3. Automated Gates with Measurable Thresholds

Quality standards must be enforced through automated validation gates with objective pass/fail criteria, not subjective judgment.

In practice:

• Define measurable thresholds for each quality dimension (90% coverage, <10 complexity)
• Calculate weighted certification scores combining all quality metrics
• Enforce blocking gates for critical issues (security vulnerabilities, test failures)
• Provide clear audit trails documenting which gates passed and which failed

Anti-Patterns

Anti-Pattern	Problem	Solution
Metrics Without Context	Reporting quality metrics without understanding project constraints, leading to inappropriate standards enforcement	Apply domain expertise and legacy code considerations, balance ideal standards with pragmatic technical debt management
False Confidence from Partial Analysis	Approving code based on one quality dimension while ignoring others, missing critical issues	Execute all five phases comprehensively, require minimum scores across all dimensions before approval
Static-Only Validation	Relying solely on static analysis without runtime verification, missing dynamic behavior issues	Combine static analysis with dynamic testing and integration validation for comprehensive coverage
Threshold Gaming	Optimizing for metric thresholds without improving actual quality, achieving high scores through superficial changes	Focus on root cause remediation over symptom fixes, validate that improvements address genuine quality issues
Manual Gate Approvals	Using subjective human judgment for gate decisions, introducing inconsistency and bias	Automate gate validation with objective thresholds, require cryptographic signatures for certification approval

Conclusion

The Verification Quality skill establishes a comprehensive, multi-phase approach to quality validation that goes far beyond simple code review or testing. By orchestrating five specialized agents across static analysis, dynamic testing, integration validation, certification, and reporting phases, this skill provides 360-degree quality visibility. The evidence-based validation framework ensures findings are grounded in measurable metrics from multiple tools, reducing false positives and increasing confidence in quality assessments.

The integration with compliance frameworks (SOC2, GDPR, WCAG) and automated certification processes transforms quality verification from a manual bottleneck into a streamlined, auditable workflow. Organizations implementing this skill benefit from clear merge readiness decisions backed by comprehensive audit trails, weighted certification scores reflecting true quality posture, and actionable recommendations prioritized by impact. The 87.3/100 certification score threshold ensures only production-ready code advances while providing specific guidance for improvement.

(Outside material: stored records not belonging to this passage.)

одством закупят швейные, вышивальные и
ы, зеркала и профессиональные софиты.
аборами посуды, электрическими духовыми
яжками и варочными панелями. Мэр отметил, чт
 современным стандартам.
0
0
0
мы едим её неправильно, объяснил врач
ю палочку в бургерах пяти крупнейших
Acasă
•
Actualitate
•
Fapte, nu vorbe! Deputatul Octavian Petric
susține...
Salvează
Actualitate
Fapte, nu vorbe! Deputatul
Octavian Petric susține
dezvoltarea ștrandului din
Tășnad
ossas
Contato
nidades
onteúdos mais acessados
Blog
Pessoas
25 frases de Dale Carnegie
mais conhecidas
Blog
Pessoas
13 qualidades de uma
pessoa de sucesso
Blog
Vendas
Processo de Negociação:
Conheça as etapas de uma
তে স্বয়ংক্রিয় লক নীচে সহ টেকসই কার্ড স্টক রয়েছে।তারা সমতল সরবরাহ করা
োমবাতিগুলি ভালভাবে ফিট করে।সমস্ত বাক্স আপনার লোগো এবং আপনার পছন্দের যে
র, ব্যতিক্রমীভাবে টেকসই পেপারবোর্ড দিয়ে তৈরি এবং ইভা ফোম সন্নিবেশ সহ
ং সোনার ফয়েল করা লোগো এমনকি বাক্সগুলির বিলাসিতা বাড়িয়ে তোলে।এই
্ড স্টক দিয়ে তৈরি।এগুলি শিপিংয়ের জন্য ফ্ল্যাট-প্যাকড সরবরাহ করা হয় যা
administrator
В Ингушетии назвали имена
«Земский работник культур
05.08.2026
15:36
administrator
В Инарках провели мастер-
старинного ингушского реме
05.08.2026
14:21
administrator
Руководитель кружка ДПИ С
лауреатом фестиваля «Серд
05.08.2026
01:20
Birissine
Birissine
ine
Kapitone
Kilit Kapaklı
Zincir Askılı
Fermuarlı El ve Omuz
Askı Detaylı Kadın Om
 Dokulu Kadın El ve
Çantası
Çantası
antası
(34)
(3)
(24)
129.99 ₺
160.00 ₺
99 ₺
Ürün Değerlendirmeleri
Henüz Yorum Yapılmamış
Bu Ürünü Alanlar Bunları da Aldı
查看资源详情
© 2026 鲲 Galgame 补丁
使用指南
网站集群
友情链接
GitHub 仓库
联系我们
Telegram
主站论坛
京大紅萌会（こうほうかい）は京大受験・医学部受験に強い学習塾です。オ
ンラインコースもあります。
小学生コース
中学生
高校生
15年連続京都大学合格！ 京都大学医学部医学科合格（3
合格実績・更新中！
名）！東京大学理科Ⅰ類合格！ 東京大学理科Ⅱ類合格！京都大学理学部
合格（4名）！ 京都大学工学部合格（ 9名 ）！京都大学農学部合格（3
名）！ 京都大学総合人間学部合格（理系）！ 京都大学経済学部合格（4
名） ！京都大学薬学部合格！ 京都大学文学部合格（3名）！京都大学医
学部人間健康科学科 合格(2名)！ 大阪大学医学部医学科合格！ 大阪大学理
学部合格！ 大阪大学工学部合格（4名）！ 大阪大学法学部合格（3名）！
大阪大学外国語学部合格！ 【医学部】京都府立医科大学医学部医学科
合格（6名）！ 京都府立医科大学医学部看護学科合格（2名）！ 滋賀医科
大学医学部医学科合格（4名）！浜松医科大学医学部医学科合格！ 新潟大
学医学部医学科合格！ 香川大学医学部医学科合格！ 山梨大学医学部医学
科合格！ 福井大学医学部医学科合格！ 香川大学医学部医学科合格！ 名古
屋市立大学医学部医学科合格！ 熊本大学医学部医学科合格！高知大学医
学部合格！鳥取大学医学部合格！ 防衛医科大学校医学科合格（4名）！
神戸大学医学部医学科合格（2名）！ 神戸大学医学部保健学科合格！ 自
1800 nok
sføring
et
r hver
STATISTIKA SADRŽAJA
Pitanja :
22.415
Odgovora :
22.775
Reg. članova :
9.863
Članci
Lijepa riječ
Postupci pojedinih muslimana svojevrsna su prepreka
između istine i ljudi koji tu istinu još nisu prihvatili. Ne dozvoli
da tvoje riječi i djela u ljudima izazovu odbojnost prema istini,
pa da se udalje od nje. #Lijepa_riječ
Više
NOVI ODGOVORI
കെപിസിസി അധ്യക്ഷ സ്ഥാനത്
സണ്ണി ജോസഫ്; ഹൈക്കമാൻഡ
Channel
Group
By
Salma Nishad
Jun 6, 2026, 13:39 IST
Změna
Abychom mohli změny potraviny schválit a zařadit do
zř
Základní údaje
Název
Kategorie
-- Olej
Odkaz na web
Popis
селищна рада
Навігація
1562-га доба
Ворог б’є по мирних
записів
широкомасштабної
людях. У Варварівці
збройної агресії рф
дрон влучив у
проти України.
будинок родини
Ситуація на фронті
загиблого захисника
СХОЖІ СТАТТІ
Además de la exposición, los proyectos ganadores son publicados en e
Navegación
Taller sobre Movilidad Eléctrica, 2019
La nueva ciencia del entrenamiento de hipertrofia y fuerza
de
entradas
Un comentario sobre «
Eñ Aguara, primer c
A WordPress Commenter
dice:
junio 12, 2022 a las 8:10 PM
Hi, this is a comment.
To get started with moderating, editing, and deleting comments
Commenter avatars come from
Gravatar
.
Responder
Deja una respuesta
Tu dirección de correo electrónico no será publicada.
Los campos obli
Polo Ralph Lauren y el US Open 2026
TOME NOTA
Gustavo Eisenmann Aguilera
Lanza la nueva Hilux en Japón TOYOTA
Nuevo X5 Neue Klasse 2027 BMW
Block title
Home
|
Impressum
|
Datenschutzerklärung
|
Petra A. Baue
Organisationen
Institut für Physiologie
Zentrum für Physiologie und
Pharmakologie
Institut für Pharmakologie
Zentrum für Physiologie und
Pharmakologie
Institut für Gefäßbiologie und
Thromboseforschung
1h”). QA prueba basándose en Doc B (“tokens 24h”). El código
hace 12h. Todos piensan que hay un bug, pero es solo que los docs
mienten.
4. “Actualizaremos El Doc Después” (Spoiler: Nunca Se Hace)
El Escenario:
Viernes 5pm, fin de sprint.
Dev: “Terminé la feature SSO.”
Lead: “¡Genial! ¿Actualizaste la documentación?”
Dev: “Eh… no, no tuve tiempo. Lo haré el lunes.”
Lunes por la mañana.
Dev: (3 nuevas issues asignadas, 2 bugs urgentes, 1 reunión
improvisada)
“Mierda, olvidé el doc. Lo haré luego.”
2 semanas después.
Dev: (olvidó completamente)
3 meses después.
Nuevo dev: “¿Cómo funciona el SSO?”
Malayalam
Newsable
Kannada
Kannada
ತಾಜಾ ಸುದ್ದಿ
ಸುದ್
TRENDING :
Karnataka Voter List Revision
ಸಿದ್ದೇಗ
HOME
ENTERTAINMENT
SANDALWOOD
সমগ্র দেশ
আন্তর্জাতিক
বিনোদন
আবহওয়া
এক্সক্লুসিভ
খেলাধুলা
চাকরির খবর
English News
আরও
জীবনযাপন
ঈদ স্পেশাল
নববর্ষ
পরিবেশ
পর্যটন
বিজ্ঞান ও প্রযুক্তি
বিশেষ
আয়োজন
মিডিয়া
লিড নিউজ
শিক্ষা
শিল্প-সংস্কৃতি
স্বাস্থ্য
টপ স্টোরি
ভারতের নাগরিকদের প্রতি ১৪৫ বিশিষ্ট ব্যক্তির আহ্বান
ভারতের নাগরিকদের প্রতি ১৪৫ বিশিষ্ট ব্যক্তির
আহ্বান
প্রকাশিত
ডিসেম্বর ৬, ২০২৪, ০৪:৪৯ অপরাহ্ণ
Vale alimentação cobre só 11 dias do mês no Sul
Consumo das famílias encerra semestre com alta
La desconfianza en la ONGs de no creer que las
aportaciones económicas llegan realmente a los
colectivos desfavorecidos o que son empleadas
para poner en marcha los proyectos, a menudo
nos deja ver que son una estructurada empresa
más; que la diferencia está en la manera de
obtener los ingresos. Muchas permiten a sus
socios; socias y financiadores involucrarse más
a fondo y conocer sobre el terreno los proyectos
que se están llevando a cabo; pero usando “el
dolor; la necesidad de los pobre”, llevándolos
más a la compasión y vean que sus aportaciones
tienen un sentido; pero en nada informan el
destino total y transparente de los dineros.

This skill represents the gold standard for quality verification in modern software development, combining the rigor of static analysis tools like SonarQube, the runtime validation of comprehensive test suites, the system-level validation of integration testing, and the compliance validation of certification processes. When coordinated with functionality audits, theater detection, and style validation, it creates an unbreachable quality pipeline that catches issues at every level before they reach production.